A car driven by a "chubby" man in the red-light district of Ipswich became a focal point yesterday of police attempts to catch the killer of five women.

Two of the victims were seen getting into a blue BMW shortly before they died, while a massage parlour doorman has given police details of a blue BMW with a driver behaving "very strangely" one night last week.

The Indy tells us

The man leading the hunt for the Ipswich serial killer warned yesterday that the murderer might strike in other parts of the country as it was confirmed that the fourth of five bodies to be found was that of the missing sex worker Paula Clennell.
Detective Chief Superintendent Stewart Gull revealed that Suffolk police had urged neighbouring forces to implement preventative strategies to safeguard prostitutes in their areas.

it devotes its front page to what it beleives is the real conspiracy and that is over the Butler report on Iraq.

The Government's case for going to war in Iraq has been torn apart by the publication of previously suppressed evidence that Tony Blair lied over Saddam Hussein's weapons of mass destruction.
A devastating attack on Mr Blair's justification for military action by Carne Ross, Britain's key negotiator at the UN, has been kept under wraps until now because he was threatened with being charged with breaching the Official Secrets Act.

Barely a month after gaining control of the Senate,the same paper reports on a crisis for the Democrats

Senior Democrats were in a state of high anxiety last night as a Senator remained in hospital after undergoing emergency brain surgery - his condition raising the prospect that the Republicans could regain control of the chamber just weeks after they lost it in the mid-term elections.
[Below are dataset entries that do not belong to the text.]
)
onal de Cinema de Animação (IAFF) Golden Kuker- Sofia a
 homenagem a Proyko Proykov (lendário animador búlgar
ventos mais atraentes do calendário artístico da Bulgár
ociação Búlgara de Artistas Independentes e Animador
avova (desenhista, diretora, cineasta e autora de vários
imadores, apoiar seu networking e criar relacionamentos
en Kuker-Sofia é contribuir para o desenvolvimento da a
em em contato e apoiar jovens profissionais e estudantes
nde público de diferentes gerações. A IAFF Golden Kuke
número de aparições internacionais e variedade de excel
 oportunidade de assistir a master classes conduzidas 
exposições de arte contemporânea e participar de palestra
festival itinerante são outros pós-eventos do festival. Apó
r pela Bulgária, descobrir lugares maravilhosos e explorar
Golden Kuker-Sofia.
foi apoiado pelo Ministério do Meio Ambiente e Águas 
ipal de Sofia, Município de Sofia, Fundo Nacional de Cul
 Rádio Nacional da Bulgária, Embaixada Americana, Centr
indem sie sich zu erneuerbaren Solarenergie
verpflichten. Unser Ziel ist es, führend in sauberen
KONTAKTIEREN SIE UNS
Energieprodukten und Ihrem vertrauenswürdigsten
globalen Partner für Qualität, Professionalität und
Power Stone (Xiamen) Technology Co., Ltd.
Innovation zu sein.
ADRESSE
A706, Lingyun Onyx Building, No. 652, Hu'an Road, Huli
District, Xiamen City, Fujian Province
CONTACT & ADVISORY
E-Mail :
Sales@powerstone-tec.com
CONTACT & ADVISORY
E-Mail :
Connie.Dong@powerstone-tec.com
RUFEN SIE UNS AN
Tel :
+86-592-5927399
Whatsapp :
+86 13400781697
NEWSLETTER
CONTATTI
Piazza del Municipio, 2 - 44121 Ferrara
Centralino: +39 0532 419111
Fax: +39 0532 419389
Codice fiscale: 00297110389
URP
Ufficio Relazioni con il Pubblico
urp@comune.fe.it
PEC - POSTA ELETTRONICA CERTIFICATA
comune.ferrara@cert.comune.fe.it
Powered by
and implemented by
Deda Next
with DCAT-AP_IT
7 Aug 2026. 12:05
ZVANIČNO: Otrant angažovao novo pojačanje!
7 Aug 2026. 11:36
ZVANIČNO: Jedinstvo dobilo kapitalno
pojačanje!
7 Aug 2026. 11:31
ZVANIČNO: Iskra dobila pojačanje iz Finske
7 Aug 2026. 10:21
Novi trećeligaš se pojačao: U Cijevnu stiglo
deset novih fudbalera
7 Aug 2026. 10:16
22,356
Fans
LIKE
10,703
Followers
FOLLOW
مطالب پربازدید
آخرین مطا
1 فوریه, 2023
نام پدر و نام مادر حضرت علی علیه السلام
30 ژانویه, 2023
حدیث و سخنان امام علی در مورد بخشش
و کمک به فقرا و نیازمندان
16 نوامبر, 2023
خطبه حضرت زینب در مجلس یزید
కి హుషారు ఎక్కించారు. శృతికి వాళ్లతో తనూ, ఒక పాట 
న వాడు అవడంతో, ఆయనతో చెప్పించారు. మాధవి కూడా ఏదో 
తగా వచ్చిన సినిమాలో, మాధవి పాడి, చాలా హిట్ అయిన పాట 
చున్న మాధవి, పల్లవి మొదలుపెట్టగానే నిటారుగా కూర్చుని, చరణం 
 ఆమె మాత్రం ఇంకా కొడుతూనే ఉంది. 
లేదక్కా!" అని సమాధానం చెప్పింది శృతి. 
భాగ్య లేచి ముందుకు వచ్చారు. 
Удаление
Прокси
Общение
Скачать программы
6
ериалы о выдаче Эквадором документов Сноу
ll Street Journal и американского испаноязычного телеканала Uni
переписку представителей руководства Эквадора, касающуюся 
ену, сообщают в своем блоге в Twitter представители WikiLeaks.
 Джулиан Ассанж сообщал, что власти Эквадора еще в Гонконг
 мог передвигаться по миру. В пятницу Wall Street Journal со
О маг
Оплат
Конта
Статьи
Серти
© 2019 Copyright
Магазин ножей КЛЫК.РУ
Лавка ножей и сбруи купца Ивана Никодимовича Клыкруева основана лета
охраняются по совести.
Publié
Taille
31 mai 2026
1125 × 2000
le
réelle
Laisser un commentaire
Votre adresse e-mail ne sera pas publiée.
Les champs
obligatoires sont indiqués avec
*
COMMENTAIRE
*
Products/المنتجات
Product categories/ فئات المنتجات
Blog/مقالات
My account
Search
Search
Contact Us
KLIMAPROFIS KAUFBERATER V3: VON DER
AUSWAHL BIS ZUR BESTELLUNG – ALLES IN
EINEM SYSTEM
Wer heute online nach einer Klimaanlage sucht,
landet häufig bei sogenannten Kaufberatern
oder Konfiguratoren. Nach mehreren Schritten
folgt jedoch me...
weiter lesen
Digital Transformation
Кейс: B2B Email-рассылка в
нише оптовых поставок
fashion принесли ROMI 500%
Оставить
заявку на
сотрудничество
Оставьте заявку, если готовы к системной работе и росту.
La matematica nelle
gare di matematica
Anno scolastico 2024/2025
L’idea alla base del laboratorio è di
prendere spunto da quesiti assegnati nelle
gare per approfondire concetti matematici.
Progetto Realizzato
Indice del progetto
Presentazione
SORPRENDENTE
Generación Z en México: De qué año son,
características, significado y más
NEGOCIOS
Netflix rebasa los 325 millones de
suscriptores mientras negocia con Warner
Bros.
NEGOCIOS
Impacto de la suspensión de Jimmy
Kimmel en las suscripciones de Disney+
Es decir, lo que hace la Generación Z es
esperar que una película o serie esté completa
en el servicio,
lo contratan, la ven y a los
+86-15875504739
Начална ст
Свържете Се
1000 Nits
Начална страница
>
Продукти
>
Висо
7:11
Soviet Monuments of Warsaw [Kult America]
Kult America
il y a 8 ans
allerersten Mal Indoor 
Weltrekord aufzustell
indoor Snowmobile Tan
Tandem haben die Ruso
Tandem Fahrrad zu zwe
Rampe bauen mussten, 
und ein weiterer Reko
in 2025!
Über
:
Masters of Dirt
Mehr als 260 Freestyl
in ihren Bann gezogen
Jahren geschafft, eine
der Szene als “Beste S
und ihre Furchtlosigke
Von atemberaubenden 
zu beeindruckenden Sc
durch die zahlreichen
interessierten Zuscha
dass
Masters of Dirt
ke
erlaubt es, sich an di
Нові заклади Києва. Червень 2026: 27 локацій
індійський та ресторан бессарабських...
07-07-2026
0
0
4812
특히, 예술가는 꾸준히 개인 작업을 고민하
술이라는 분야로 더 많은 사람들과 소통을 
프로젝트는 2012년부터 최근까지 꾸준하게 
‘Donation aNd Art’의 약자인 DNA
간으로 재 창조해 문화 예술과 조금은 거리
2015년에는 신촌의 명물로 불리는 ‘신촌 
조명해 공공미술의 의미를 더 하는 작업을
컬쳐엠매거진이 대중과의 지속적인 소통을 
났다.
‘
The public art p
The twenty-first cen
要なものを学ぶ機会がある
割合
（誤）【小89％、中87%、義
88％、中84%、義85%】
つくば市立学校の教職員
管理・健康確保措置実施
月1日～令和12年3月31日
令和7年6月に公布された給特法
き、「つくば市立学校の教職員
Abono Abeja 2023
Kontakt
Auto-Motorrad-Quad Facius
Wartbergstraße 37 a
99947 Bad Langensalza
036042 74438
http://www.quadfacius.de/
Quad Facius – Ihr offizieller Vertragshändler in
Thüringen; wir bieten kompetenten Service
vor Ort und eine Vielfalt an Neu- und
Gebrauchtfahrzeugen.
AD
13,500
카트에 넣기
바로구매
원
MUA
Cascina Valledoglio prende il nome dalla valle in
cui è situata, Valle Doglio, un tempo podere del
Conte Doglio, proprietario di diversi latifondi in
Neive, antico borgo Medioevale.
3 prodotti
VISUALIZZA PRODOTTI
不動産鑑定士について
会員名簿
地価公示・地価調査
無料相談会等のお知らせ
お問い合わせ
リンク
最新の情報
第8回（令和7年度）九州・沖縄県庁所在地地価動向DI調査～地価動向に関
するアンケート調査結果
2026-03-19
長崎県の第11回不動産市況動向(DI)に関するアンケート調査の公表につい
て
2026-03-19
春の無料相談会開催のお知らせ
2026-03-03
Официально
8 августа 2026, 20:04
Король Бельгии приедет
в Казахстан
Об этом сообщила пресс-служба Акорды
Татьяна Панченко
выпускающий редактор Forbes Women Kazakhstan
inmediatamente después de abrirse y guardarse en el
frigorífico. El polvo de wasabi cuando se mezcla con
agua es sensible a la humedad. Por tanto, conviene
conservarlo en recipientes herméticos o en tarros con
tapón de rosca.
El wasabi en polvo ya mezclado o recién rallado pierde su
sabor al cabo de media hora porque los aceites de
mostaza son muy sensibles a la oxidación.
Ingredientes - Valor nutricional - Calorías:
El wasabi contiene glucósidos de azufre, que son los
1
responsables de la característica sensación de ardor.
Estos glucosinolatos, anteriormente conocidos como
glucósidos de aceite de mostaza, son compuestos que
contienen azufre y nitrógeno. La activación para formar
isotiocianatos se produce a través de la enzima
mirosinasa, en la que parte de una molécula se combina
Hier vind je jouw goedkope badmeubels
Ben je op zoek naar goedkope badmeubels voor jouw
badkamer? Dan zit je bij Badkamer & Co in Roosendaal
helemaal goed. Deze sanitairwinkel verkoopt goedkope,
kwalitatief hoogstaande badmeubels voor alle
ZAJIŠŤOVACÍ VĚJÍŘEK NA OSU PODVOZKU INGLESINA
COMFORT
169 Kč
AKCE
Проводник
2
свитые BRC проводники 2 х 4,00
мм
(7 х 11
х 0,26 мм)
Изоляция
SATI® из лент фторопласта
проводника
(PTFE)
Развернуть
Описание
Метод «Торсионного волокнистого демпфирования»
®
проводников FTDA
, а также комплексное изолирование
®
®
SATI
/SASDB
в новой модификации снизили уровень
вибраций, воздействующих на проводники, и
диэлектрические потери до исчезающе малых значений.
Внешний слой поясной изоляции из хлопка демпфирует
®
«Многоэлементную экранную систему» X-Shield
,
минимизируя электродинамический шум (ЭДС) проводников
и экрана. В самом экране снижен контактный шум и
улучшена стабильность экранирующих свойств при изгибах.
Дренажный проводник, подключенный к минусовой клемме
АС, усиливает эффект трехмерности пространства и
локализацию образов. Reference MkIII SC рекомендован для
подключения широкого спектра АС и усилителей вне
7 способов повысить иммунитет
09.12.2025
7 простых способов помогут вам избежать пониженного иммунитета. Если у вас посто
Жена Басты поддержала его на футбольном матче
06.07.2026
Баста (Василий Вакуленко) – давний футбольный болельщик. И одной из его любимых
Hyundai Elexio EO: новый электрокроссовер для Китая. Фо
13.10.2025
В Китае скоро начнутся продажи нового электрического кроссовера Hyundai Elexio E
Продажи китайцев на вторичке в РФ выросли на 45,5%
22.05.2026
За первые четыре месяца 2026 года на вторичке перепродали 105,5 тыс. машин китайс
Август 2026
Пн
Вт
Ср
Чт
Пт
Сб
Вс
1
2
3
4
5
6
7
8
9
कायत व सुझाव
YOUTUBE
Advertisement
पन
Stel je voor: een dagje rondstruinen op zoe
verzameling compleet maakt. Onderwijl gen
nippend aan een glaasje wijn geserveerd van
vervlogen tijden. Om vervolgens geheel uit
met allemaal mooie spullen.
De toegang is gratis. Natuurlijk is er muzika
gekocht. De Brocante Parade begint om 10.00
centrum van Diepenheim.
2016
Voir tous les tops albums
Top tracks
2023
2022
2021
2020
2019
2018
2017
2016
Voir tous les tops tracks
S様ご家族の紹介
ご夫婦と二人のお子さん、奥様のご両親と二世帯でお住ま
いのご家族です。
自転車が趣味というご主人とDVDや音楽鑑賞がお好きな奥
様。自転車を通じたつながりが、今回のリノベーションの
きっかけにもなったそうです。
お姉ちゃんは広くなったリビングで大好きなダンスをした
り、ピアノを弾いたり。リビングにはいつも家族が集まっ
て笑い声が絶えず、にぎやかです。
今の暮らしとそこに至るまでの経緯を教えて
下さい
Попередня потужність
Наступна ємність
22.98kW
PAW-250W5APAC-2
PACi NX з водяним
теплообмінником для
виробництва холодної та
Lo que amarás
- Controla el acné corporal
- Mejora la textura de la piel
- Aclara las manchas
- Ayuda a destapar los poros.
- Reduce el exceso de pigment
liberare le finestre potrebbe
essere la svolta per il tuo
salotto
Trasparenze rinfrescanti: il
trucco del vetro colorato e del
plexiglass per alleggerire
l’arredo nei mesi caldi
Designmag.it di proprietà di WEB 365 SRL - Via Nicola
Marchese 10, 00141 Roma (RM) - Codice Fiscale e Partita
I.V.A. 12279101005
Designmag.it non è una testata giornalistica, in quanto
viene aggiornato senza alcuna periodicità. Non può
Finally many of the papers report on a stange story from Belgium,as reported in the Telegraph

Belgians jammed government switchboards and ambassadors frantically called home after a hoax television broadcast interrupted normal programming to report that the king and queen had fled the country and an independent Flanders had been declared.
The country's French-speaking politicians accused broadcasters of fuelling separatist tensions in Belgium. State television broke from planned schedules at the peak viewing time on Wednesday night to show well-known journalists reporting that "the Flemish parliament has unilaterally declared the independence of Flanders".